Since there are different types of sonographers, including vascular techs, ask each school you speak with about the most needed positions. You might decide to earn more than one certification in this field, which could open up even more doors of opportunity. If you are ready to learn how to become a vascular technologist as quickly as possible, just choose your state or preferred specialty in the search boxes to get started. And don’t forget to compare your vascular sonography school options, with cath lab technician school programs, or other types of training related to sonography!
More About Vascular Tech Education and Certification
If becoming a vascular technologist is what you are searching for, then your best bet is to obtain a American Registry for Diagnostic Medical Sonography) you must have completed at least an associate’s degree to obtain your credentials.

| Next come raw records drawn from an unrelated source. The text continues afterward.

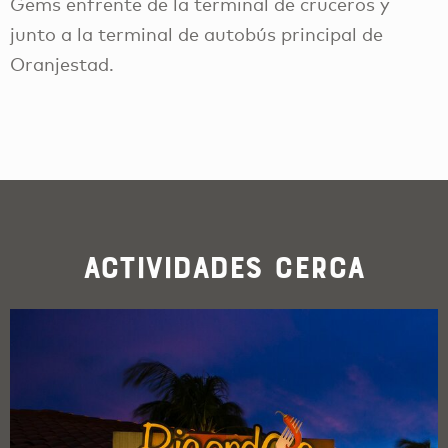
Gems enfrente de la terminal de cruceros y
junto a la terminal de autobús principal de
Oranjestad.
Actividades cerca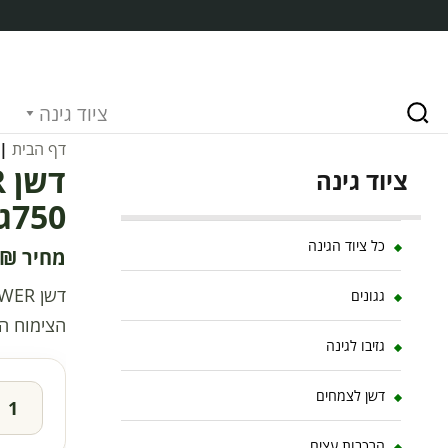
ציוד גינה
דף הבית
|
ציוד גינה
750גרם FLOWER
כל ציוד הגינה
₪
גגונים
הצימוח ה
גזיבו לגינה
דשן לצמחים
הרכבות עצים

Most programs will include similar information. Vascular sonography schools will most likely include in their curriculum’s the following classes:
- Invasive and noninvasive cardiovascular technology
- Invasive and noninvasive vascular technology
- Human anatomy and Physiology
- Basic electrocardiology and Electrocardiography
- Ultrasound physics
- Cardio pulmonary resuscitation (CPR)
- Vaital signs and IV administration
Whatever school and degree you decide to go with, you will probably have to complete a clinical or externship before your training is finished. This will put you in a hospital setting and give you the hands on, real world training you can’t receive while sitting in a classroom. Some colleges require students to maintain a certain grade point average in order to remain in the program.
States vary with regard to their licensing and credentialing requirements, but most employers want technicians who are credentialed through Cardiovascular Credentialing International or the American Registry for Diagnostic Medical Sonography.